Quelque 338 Tunisiens ont été tués et 2 174 blessés durant le soulèvement populaire qui lança le « printemps arabe » entre fin 2010 et début 2011, dont la majorité à Tunis et dans le centre-ouest du pays, selon un bilan officiel. Plus de sept ans après les faits, les juges spécialisés vont devoir se prononcer sur la culpabilité de 11 personnes – dont le président déchu Zine El-Abidine Ben Ali, son ex-ministre de l’intérieur et des membres de la Garde nationale – pour la mort d’un ingénieur informatique et d’un étudiant tués par balles après avoir manifesté contre le pouvoir le 24 décembre 2010 dans la ville de Menzel Bouzayane, à 60 km de Sidi Bouzid.

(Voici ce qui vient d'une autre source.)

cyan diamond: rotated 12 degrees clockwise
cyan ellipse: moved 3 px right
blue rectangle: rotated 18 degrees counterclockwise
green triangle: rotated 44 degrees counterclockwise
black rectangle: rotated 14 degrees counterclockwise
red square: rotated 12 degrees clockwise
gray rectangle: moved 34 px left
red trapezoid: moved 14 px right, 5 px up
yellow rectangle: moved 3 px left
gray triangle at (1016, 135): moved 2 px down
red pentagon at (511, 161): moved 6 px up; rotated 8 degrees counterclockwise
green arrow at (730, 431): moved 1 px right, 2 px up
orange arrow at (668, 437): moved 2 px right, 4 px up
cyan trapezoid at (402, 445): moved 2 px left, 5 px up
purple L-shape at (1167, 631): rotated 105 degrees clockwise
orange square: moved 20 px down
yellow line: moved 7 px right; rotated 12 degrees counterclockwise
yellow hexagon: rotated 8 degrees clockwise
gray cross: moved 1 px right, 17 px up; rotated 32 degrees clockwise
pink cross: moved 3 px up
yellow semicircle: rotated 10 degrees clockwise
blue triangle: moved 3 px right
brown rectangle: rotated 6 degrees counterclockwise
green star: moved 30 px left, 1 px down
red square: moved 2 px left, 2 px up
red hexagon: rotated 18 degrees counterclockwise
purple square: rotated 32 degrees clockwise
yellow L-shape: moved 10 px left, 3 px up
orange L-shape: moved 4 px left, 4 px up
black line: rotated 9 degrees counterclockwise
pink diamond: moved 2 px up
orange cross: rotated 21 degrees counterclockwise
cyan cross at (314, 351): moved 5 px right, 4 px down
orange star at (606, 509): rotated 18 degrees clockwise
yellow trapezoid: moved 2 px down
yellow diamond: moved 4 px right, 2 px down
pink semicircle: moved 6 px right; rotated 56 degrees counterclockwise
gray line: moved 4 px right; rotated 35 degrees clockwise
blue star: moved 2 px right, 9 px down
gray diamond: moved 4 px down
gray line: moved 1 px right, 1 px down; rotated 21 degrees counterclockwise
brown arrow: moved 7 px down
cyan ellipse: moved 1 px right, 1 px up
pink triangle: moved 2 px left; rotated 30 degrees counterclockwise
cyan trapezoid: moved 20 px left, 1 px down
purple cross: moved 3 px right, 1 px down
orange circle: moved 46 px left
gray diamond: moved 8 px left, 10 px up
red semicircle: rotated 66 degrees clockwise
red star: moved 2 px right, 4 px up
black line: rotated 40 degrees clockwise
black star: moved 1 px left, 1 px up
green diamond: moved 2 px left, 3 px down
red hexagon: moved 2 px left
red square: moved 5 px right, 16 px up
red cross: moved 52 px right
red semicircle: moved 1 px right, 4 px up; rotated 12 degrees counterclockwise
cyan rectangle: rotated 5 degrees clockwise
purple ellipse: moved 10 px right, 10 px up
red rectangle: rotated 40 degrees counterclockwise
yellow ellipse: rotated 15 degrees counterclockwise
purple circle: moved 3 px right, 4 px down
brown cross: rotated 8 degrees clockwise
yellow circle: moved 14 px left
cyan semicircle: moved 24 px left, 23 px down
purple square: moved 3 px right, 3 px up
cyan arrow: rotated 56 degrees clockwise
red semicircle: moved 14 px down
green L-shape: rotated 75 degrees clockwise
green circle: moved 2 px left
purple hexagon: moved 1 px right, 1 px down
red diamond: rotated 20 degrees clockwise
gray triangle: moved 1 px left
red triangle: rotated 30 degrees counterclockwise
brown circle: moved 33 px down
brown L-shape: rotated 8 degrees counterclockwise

Ils sont également accusés d’être responsables pour les blessures de quatre autres manifestants et doivent répondre d’« homicide volontaire avec préméditation » et de « tentative d’homicide volontaire avec préméditation ». Aucun des accusés n’était présent à l’audience, a constaté une journaliste de l’AFP, à la grande déception des proches des victimes.
« Fidèles aux martyrs »
La tension est montée au fur et à mesure que le début de l’audience était repoussé. Celle-ci a finalement débuté avec deux heures de retard, « un très mauvais signe », selon un proche de victime. « Fidèles aux martyrs ! », ont crié des membres du public indignés à l’entrée des juges dans la salle.
Chawki Hidri, ingénieur en informatique, est décédé à l’âge de 43 ans, huit jours après avoir été blessé par balles au niveau de la colonne vertébrale et de l’épaule lors de ces affrontements. Mohamed Amari, un étudiant de 25 ans, a perdu la vie après avoir été touché par deux balles à la poitrine.
Un autre procès visant les responsables présumés de la mort de vingt manifestants lors de la révolution s’est aussi ouvert vendredi à Kasserine, ville voisine de Sidi Bouzid, dans le centre-ouest la Tunisie. Les proches ont brandi des photos des victimes dans la salle d’audience.
Ces procès sont les premiers instruits par l’Instance vérité dignité (IVD) chargée de rendre justice aux victimes de la dictature en Tunisie. Jusqu’ici, la justice spécialisée n’avait jugé que des affaires concernant la mort sous la torture d’opposants islamistes et de gauche sous les régimes autoritaires de Habib Bourguiba et de Zine El-Abidine Ben Ali.